The present invention generally provides a MEMS-based optical switch having improved characteristics and methods for manufacturing the same. In accordance with one embodiment of the invention, an optical switch is provided which includes a single comb drive actuator including a stationary comb mounted on a substrate, a movable comb interleaved with the stationary comb, and a beam structure connected between the substrate and the movable comb and a mirror coupled to the actuator. The optical switch further includes a pair of first waveguide channels and a pair of second waveguide channels disposed on the substrate. The mirror is capable of being moved between an extended position interposed between the waveguide channels and a retracted position apart from the waveguide channels. The two combs apply a force capable of deflecting the beam structure and moving the mirror to one of the extended positions or the retracted position and the beam structure returns the mirror to the other of the extended position or the retracted position in the absence of the application of force between the two combs.
In accordance with another embodiment of the invention, a method forming a mirror on a substrate is provided. The method includes forming, over the substrate, a patterned masking layer covering the first region of the substrate and two side regions of the substrate each adjacent a side of the first region. After forming the patterned masking layer, uncovered portions of the substrate are removed using the pattern masking layer to form a first raised structure in the first substrate region and a sacrificial raised structure in each side substrate region adjacent the first raised structure. The sacrificial raised structures are then selectively removed while leaving the first raised structure intact and a reflective surface is formed on the first raised structure.

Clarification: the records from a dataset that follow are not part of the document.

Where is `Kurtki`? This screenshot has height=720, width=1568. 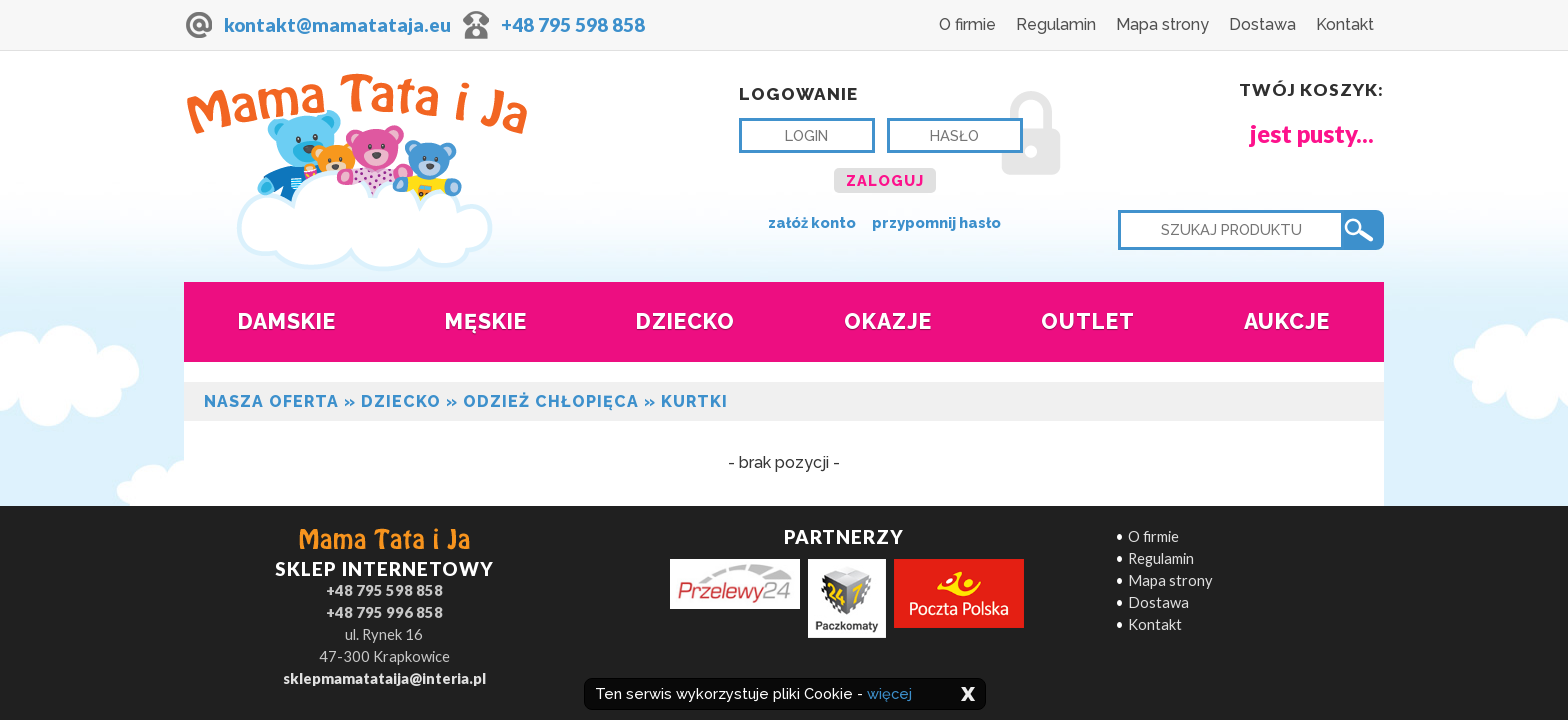 Kurtki is located at coordinates (694, 401).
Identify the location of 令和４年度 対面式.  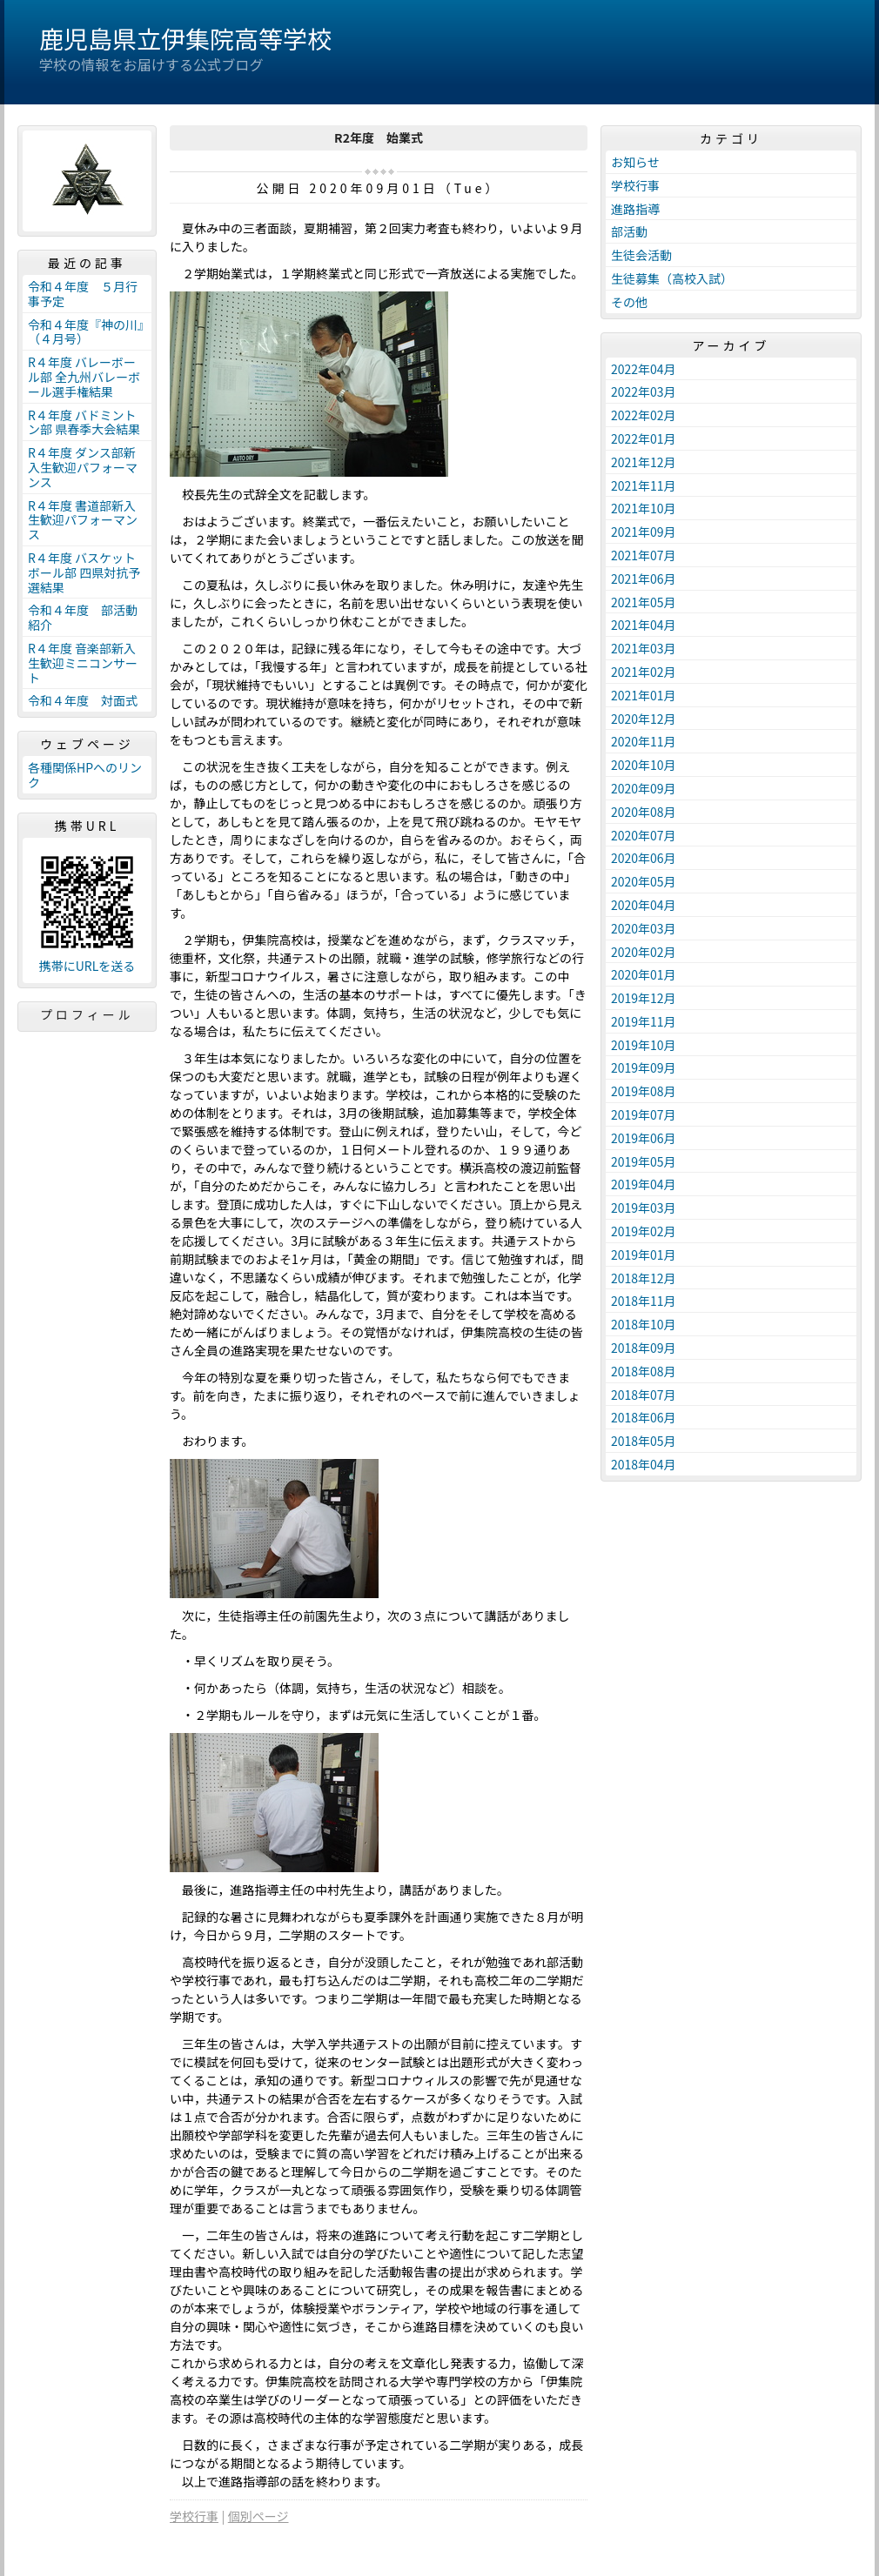 (83, 700).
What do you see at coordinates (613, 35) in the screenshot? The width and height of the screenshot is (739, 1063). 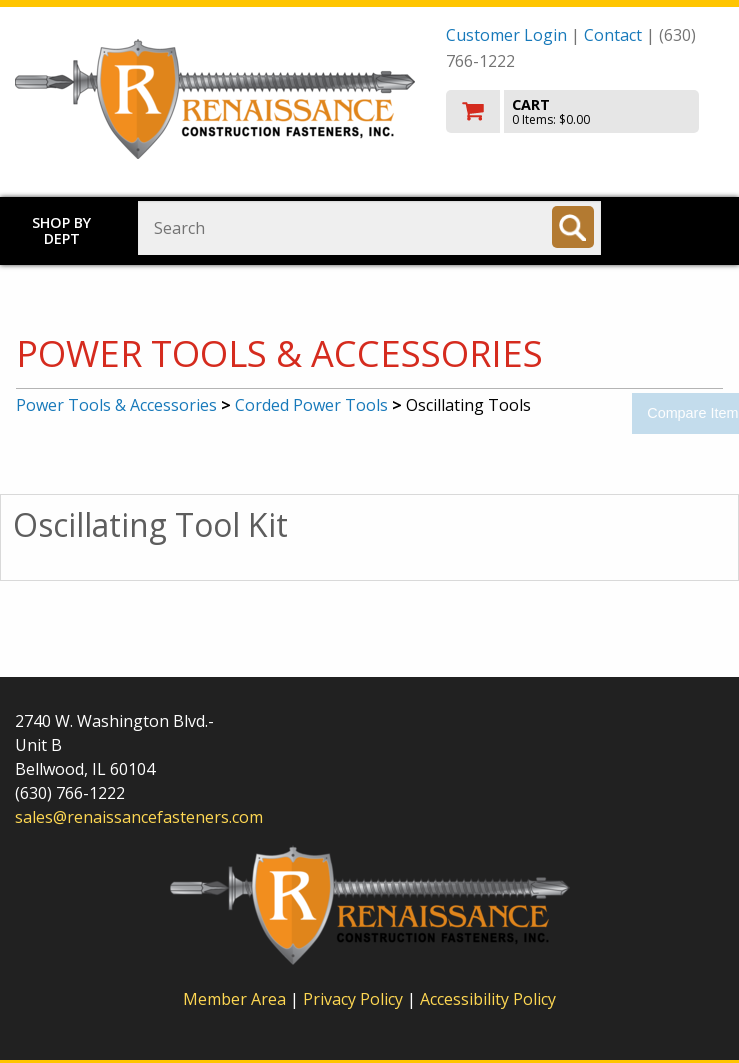 I see `Contact` at bounding box center [613, 35].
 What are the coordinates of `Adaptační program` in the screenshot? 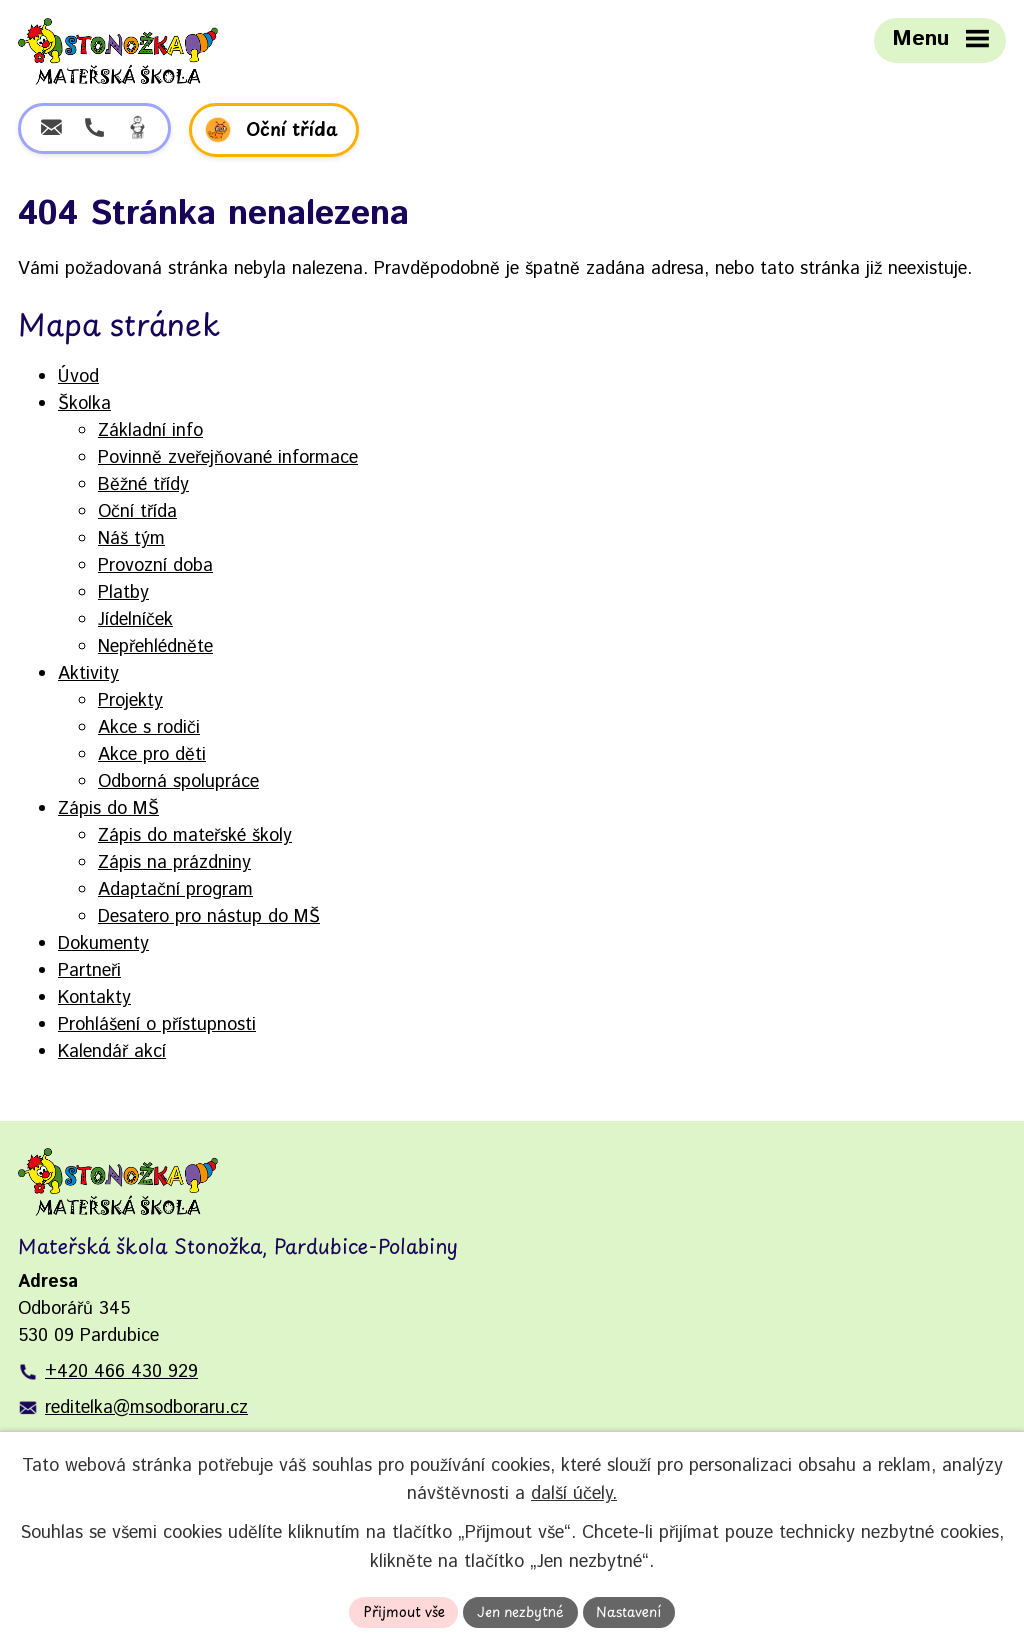 It's located at (175, 890). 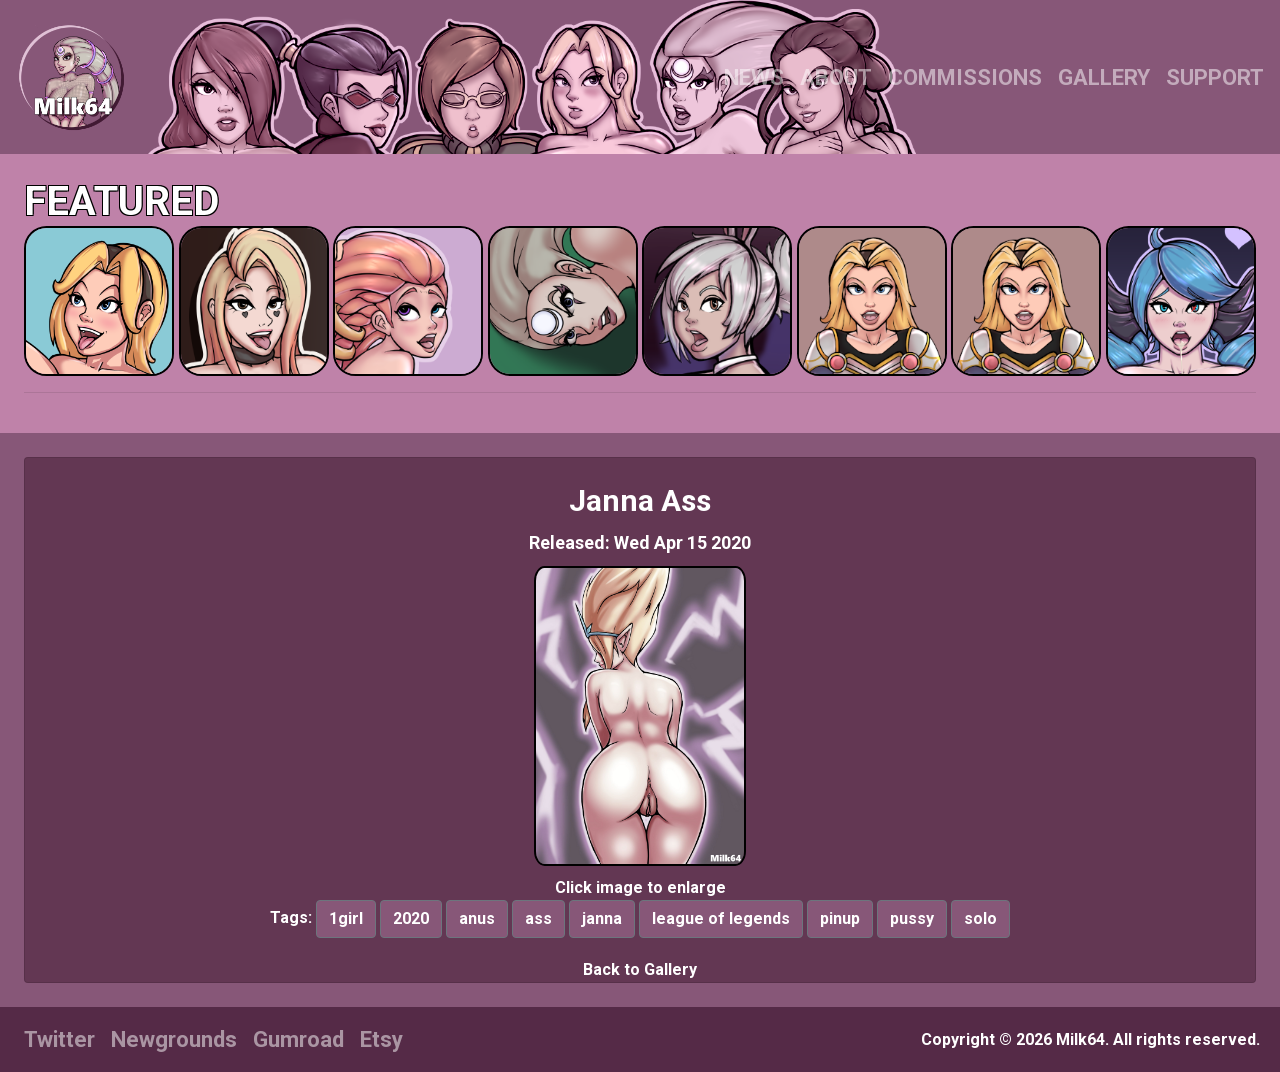  Describe the element at coordinates (1104, 77) in the screenshot. I see `GALLERY` at that location.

In accordance with another embodiment of the invention, a method of forming combs for a comb drive actuator on a substrate is provided. This method includes forming multiple layers of the same photoresist material over the substrate to form a composite photoresist layer. The photoresist material may, for example, be photoresist S1818. After forming the composite photoresist layer, the composite layer is patterned and developed to form a patterned photoresist layer having an interleaved masking pattern. Using the interleave masking pattern, portions of the substrate are removed to form interleaved combs. The process of forming the multiple layers may, for example, include depositing each layer of the photoresist material and heating the layers after deposition. The use of a multiple layer of a photoresist material, such as S1818, can, for example, enhance the surface roughness and cleanliness of the resultant structure as compared to other types of masking layers.
The above summary of the present invention is not intended to describe each illustrated embodiment or every implementation of the present invention. The figures and the detailed description which follow more particularly exemplify these embodiments.